* The task
Write the records out again, precisely as they stand.

* Exercise inputs

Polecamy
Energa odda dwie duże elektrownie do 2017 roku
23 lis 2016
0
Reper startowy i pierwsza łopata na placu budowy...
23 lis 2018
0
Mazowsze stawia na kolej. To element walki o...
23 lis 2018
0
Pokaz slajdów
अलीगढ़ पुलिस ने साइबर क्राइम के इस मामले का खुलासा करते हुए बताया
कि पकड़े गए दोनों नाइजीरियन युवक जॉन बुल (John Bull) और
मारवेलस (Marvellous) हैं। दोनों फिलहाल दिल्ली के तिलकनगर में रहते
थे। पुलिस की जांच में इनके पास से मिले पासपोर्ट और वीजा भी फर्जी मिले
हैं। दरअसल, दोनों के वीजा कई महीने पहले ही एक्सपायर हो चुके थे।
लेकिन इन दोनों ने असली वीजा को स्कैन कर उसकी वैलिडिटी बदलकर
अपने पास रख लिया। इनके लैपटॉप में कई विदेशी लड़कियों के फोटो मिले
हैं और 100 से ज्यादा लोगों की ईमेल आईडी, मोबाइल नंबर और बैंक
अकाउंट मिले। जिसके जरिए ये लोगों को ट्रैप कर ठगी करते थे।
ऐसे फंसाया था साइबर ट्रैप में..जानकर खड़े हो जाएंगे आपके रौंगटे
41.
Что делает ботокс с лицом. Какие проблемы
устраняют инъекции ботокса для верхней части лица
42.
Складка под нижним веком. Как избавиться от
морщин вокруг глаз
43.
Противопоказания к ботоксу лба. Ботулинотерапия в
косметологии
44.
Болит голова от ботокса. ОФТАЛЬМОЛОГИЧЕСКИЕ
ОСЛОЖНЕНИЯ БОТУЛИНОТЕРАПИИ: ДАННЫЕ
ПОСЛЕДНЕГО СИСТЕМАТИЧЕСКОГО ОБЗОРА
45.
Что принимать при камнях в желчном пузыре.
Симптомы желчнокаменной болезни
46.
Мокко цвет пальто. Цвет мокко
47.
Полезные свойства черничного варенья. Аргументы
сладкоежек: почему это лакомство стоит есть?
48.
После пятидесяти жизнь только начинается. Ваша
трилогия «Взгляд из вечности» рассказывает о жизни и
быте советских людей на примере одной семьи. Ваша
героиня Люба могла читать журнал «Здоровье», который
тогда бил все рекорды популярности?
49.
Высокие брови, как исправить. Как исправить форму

* Result for this task
Polecamy
Energa odda dwie duże elektrownie do 2017 roku
23 lis 2016
0
Reper startowy i pierwsza łopata na placu budowy...
23 lis 2018
0
Mazowsze stawia na kolej. To element walki o...
23 lis 2018
0
Pokaz slajdów
अलीगढ़ पुलिस ने साइबर क्राइम के इस मामले का खुलासा करते हुए बताया
कि पकड़े गए दोनों नाइजीरियन युवक जॉन बुल (John Bull) और
मारवेलस (Marvellous) हैं। दोनों फिलहाल दिल्ली के तिलकनगर में रहते
थे। पुलिस की जांच में इनके पास से मिले पासपोर्ट और वीजा भी फर्जी मिले
हैं। दरअसल, दोनों के वीजा कई महीने पहले ही एक्सपायर हो चुके थे।
लेकिन इन दोनों ने असली वीजा को स्कैन कर उसकी वैलिडिटी बदलकर
अपने पास रख लिया। इनके लैपटॉप में कई विदेशी लड़कियों के फोटो मिले
हैं और 100 से ज्यादा लोगों की ईमेल आईडी, मोबाइल नंबर और बैंक
अकाउंट मिले। जिसके जरिए ये लोगों को ट्रैप कर ठगी करते थे।
ऐसे फंसाया था साइबर ट्रैप में..जानकर खड़े हो जाएंगे आपके रौंगटे
41.
Что делает ботокс с лицом. Какие проблемы
устраняют инъекции ботокса для верхней части лица
42.
Складка под нижним веком. Как избавиться от
морщин вокруг глаз
43.
Противопоказания к ботоксу лба. Ботулинотерапия в
косметологии
44.
Болит голова от ботокса. ОФТАЛЬМОЛОГИЧЕСКИЕ
ОСЛОЖНЕНИЯ БОТУЛИНОТЕРАПИИ: ДАННЫЕ
ПОСЛЕДНЕГО СИСТЕМАТИЧЕСКОГО ОБЗОРА
45.
Что принимать при камнях в желчном пузыре.
Симптомы желчнокаменной болезни
46.
Мокко цвет пальто. Цвет мокко
47.
Полезные свойства черничного варенья. Аргументы
сладкоежек: почему это лакомство стоит есть?
48.
После пятидесяти жизнь только начинается. Ваша
трилогия «Взгляд из вечности» рассказывает о жизни и
быте советских людей на примере одной семьи. Ваша
героиня Люба могла читать журнал «Здоровье», который
тогда бил все рекорды популярности?
49.
Высокие брови, как исправить. Как исправить форму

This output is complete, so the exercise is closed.